New Delhi: Five years after a man from Meerut in Uttar Pradesh posted a morphed photo of Prime Minister Narendra Modi on Facebook, he was arrested by the police and charged with sedition on Thursday.

This is not the first case where a person has been arrested under the sedition law in Uttar Pradesh. Ever since the Adityanath-led Bharatiya Janata Party (BJP) government came to power in UP in March 2017, at least 150 cases of sedition have been reported across the state and half-a-dozen persons arrested in Saharanpur, Meerut, Gautam Buddh Nagar, Varanasi, Pratapgarh, Ballia, Bahraich, Basti and Ghaziabad.

In most of these cases, the ‘crime’ is the same — sharing “offensive’, “objectionable”, “inflammatory” and “defamatory” content on social media, including criticisim of late prime minister Atal Bihari Vajpayee, or ridiculing Modi, Adityanath or Rashtriya Swayamsevak Sangh chief Mohan Bhagwat.  

According to media reports, Faham Azim Siddiqui, a native of Incholi village of Meerut district, was arrested on Thursday under the Information Technology Act, 2000 and Section 124 A (sedition) of Indian Penal Code (IPC). He was arrested on the basis of a complaint filed by one Pankaj Bhardwaj who alleged that a morphed picture of PM Modi was shared on social media. 

“Police have arrested a man for sharing objectionable posts on PM Modi. The accused had shared objectionable posts on Prime Minister Narendra Modi. He has been sent to jail under the IT Act. He also has a criminal record. A case against the individual has been registered under the IT Act and IPC Section 124 A, which includes activities against the government. But we can only take action under 124 A after due approval from the government,” Meerut Superintendent of Police (Rural) Avinash Pandey was quoted as saying by local media.

Meanwhile, Muhammad Albab, a relative of Siddiqui’s, rubbished the police allegations. He told Newsclick, “Faham has not shared anything objectionable against PM Modi in recent times. It is an old case of 2014. He had shared a picture of Modi with objectionable content on Facebook in 2014 but Meerut police arrested him on Thursday after five years,” alleging that Siddiqui was arrested due to “huge pressure” on police by few local BJP leaders.

On the UP police’s claim that Siddiqui also had a criminal background, Albab said: “Ten years ago, he had some fight with his neighbours and he shot a person with his father’s gun, but that matter was sorted out few years later. He was arrested for his alleged inflammatory Facebook post which he did not share since 2014.”

PAST CASES 

Earlier, a 19-year-old youth in Shahjahanpur district was slapped with sedition charges, arrested and sent to jail for allegedly posting ‘anti-national content’ on his Facebook wall. In a similar case, at least 14 students of Aligarh Muslim University were charged with sedition after some students and a TV channel crew had an altercation over reports of a visit by AIMIM lawmaker Asaduddin Owaisi. 

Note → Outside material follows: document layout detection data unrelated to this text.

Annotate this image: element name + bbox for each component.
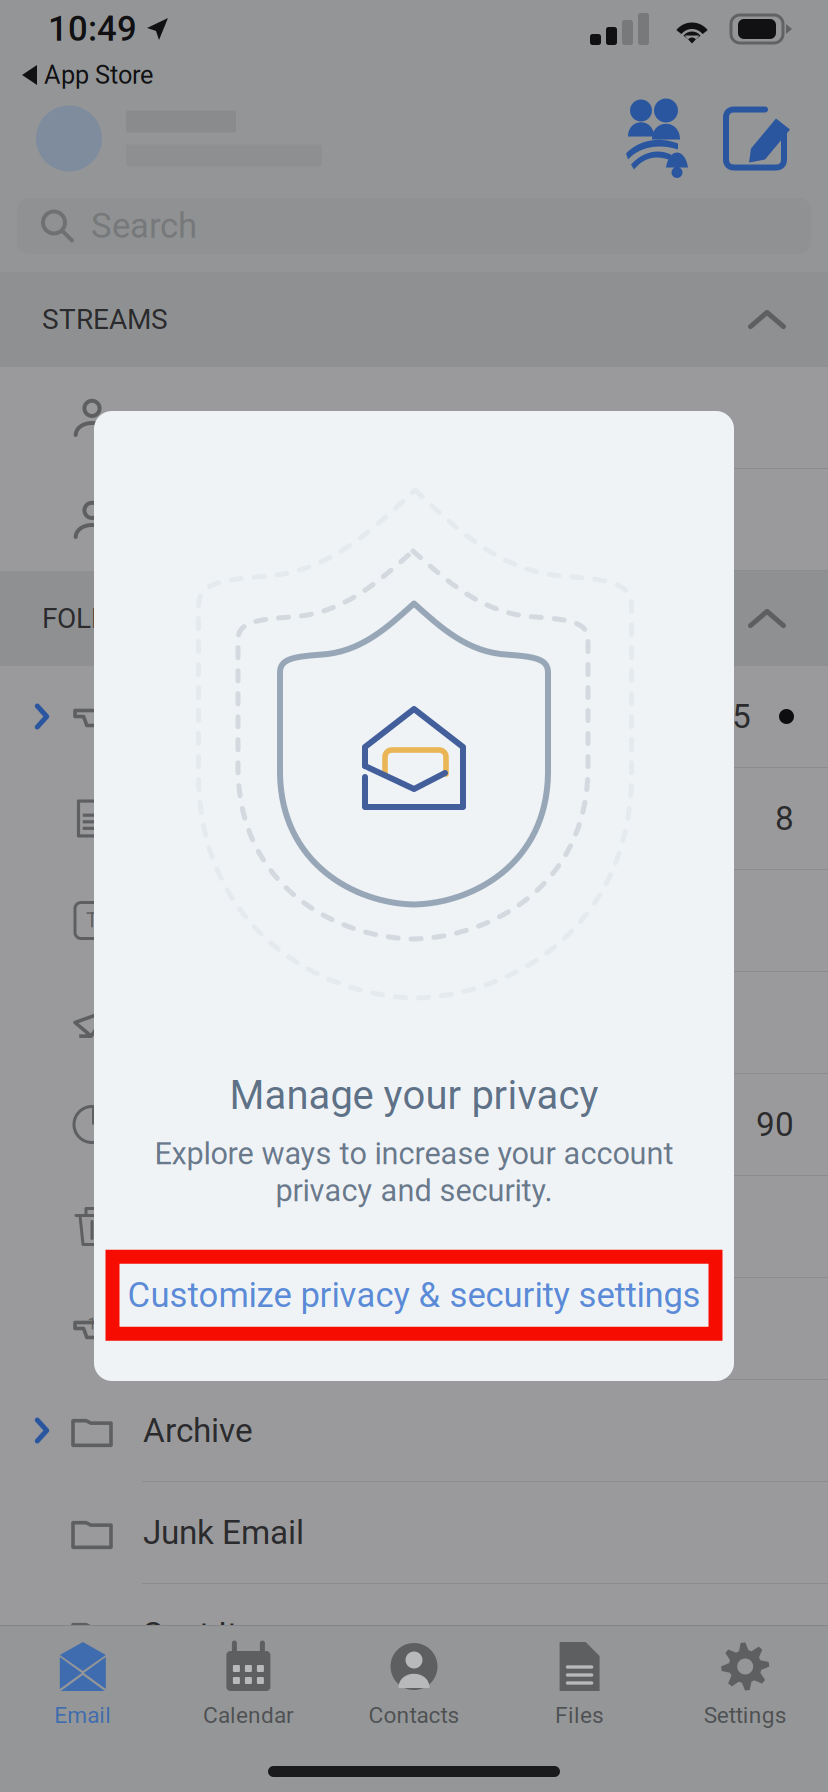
staticText: Manage your privacy [230,1072,598,1119]
button[interactable]: Settings [662,1626,828,1738]
button[interactable]: Drafts [0,768,828,870]
button[interactable]: T [0,870,828,972]
button[interactable]: Email [0,1626,166,1738]
staticText: Email [54,1702,111,1729]
button[interactable]: Junk Email [0,1482,828,1584]
staticText: Calendar [203,1702,294,1729]
staticText: STREAMS [42,303,168,336]
staticText: Customize privacy & security settings [128,1275,700,1316]
button[interactable]: Inbox [0,666,828,768]
staticText: Contacts [368,1702,460,1729]
button[interactable] [0,1074,828,1176]
button[interactable]: Sent Items [0,1584,828,1686]
button[interactable]: 1 [0,1278,828,1380]
staticText: 90 [756,1105,794,1144]
button[interactable]: Compose [706,92,810,185]
staticText: Settings [704,1702,787,1729]
staticText: FOLDERS [42,602,159,635]
button[interactable]: Customize privacy & security settings [106,1250,722,1341]
button[interactable]: Files [497,1626,662,1738]
staticText: 8 [775,799,794,838]
staticText: 115 [694,697,751,736]
staticText: App Store [44,60,153,90]
staticText: T [86,909,98,932]
staticText: Sent Items [143,1615,302,1654]
button[interactable]: Archive [0,1380,828,1482]
button[interactable]: FOLDERS [0,571,828,666]
staticText: 1 [88,1315,96,1333]
staticText: Explore ways to increase your account [154,1136,674,1172]
button[interactable] [0,367,828,469]
staticText: privacy and security. [276,1173,552,1209]
button[interactable]: STREAMS [0,272,828,367]
staticText: 10:49 [48,9,137,49]
button[interactable] [0,1176,828,1278]
button[interactable]: Contacts [331,1626,497,1738]
staticText: Files [555,1702,604,1729]
button[interactable]: Search [0,185,828,272]
button[interactable]: Contacts and notifications [610,92,706,185]
staticText: Junk Email [143,1513,304,1552]
button[interactable]: Calendar [166,1626,331,1738]
button[interactable] [0,469,828,571]
button[interactable] [0,972,828,1074]
staticText: Search [91,206,197,246]
staticText: Archive [143,1411,253,1450]
button[interactable] [0,92,610,185]
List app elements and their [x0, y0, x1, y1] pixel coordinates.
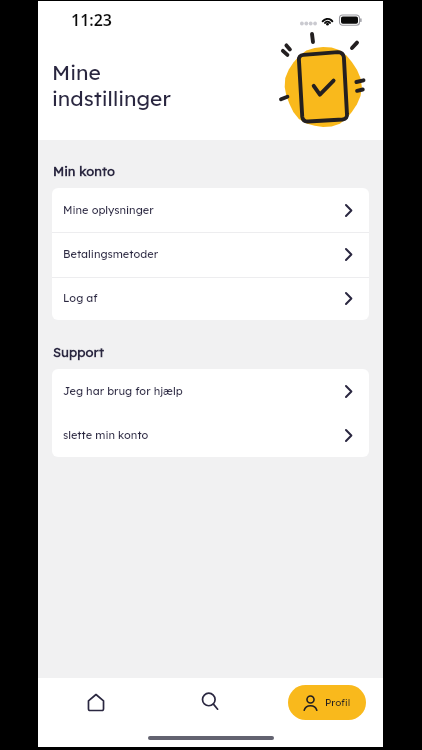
staticText: Mine indstillinger — [52, 59, 171, 111]
staticText: Jeg har brug for hjælp — [63, 384, 183, 398]
button[interactable]: Search — [153, 681, 268, 723]
staticText: 11:23 — [71, 9, 113, 31]
staticText: Mine oplysninger — [63, 203, 154, 217]
button[interactable]: Home — [38, 681, 153, 723]
button[interactable]: Log af — [52, 276, 369, 320]
staticText: Betalingsmetoder — [63, 247, 159, 261]
staticText: Min konto — [53, 163, 115, 179]
staticText: Profil — [325, 696, 351, 709]
button[interactable]: Jeg har brug for hjælp — [52, 369, 369, 413]
button[interactable]: Profil — [288, 685, 366, 720]
button[interactable]: Betalingsmetoder — [52, 232, 369, 276]
button[interactable]: slette min konto — [52, 413, 369, 457]
staticText: Log af — [63, 291, 98, 305]
staticText: Support — [53, 344, 104, 360]
button[interactable]: Mine oplysninger — [52, 188, 369, 232]
staticText: slette min konto — [63, 428, 149, 442]
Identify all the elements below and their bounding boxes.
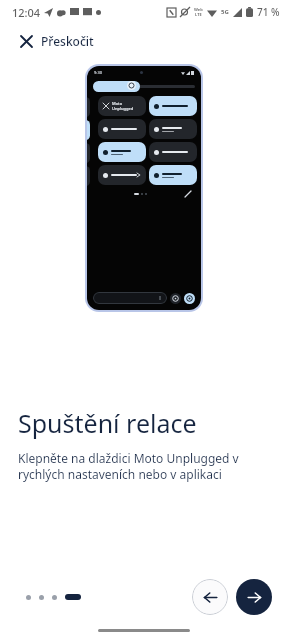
staticText: Klepněte na dlaždici Moto Unplugged v ry…	[18, 450, 270, 483]
staticText: Moto Unplugged	[112, 101, 141, 111]
button[interactable]	[149, 119, 197, 139]
staticText: Spuštění relace	[18, 406, 197, 440]
button[interactable]	[149, 142, 197, 162]
button[interactable]	[149, 165, 197, 185]
staticText: LTE	[195, 12, 202, 17]
button[interactable]: Back	[192, 579, 228, 615]
button[interactable]	[98, 142, 146, 162]
staticText: 9:30	[94, 70, 102, 75]
staticText: 12:04	[12, 5, 41, 20]
staticText: Web	[194, 7, 203, 12]
button[interactable]: Přeskočit	[16, 29, 98, 53]
button[interactable]	[98, 119, 146, 139]
button[interactable]: Moto Unplugged	[98, 96, 146, 116]
staticText: 5G	[221, 8, 229, 16]
button[interactable]: Next	[236, 579, 272, 615]
staticText: 71 %	[257, 5, 280, 19]
staticText: Přeskočit	[41, 33, 94, 49]
button[interactable]	[149, 96, 197, 116]
button[interactable]	[98, 165, 146, 185]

Brijesh Yadav, who hails from Ballia district, and was booked under the sedition law last year, told Newsclick, “I was booked under sedition for sharing a picture of Prime Minister Narendra Modi after 52 days of demonetisation. Modi had said during demonetisation he will give us India of our dreams and if someone faces problems due to demonetisation, he can choose a “chauraha” (crossroad) where people can punish him for triggering a chaotic situation in the country. After 52 days of distress due to notebandi, leaving over a hundred people dead, I shared a picture of Modi, questioning him about his promise. I was booked under sedition law. When the Adityanath government came to power, the case was re-opened on May 27, 2018, and I was arrested and sent to jail for 22 days.”

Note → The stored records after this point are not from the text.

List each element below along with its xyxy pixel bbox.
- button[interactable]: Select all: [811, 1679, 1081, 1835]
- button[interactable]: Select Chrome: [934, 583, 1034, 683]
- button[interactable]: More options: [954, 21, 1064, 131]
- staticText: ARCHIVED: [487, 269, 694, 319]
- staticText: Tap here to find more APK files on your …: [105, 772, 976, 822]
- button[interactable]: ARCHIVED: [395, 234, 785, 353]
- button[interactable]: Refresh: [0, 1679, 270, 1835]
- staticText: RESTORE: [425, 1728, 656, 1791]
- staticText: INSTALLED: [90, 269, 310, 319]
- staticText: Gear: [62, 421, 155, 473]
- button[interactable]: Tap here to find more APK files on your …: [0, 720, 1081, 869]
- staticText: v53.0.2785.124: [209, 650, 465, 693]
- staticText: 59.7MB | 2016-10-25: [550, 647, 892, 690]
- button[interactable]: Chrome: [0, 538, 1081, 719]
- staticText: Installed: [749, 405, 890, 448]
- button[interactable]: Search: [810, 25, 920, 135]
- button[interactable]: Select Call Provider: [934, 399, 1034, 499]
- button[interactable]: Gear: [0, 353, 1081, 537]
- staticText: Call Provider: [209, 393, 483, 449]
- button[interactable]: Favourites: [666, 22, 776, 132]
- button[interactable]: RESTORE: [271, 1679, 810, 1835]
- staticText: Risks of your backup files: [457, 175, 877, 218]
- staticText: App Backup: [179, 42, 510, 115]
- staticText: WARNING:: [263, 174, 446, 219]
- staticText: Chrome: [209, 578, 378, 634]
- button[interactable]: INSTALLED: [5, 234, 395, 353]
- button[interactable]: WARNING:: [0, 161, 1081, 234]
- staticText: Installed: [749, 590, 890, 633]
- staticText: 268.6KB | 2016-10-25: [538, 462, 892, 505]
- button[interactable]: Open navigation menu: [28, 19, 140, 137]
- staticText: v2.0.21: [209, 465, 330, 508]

He said “the matter is sub-judice and I am out on bail, but every month I visit the local court for hearing, which is painful for me.” He added that the judge had told that sedition law was no, applicable in this case and indicated that the case would soon be withdrawn. But the ruling BJP is harassing me despite the then District Magistrate of Ballia assuring me that no case of sedition will me made against me.”

Kalam, a native of Kunda Tehisl of Pratapgarh district, was also booked under sedition. He told Newsclick, “I was booked under the sedition law for a Facebook post in which I had expressed my disagreement over the Adityanath government renaming the Mughalsarai railway station to Deen Dayal Upadhyay. I questioned Upadhyay’s contribution towards the nation. One month after the post, I was arrested by the police despite the fact that the case was sorted out by the then SHO, and was sent to the jail for 14 days.” He said the irony was that the complaint was filed by someone who is not even from my district but is from Jaunpur.

POLITICAL USE OF LAW

This is not the first time the sedition law is being invoked against social media posts, even though the Supreme Court has stated that this amounts to misuse of the law.

Many experts and lawyers believe that sedition cases, especially against minorities, are being used as political tool and weapon to threaten anyone who speaks his/her mind or questions the government.

Newsclick approached lawyer Amit Shrivastava to understand why such a draconian was being used. He said: “Sedition was introduced by the British colonial rulers and was meant to suppress the voice of the Indian people. Since Independence, every government is using this draconian law for its political benefit. In several cases of sedition, the police do not have enough evidence. Yet people are being sent to jail just because they criticised the Adityanath government and its policies on social media platforms.”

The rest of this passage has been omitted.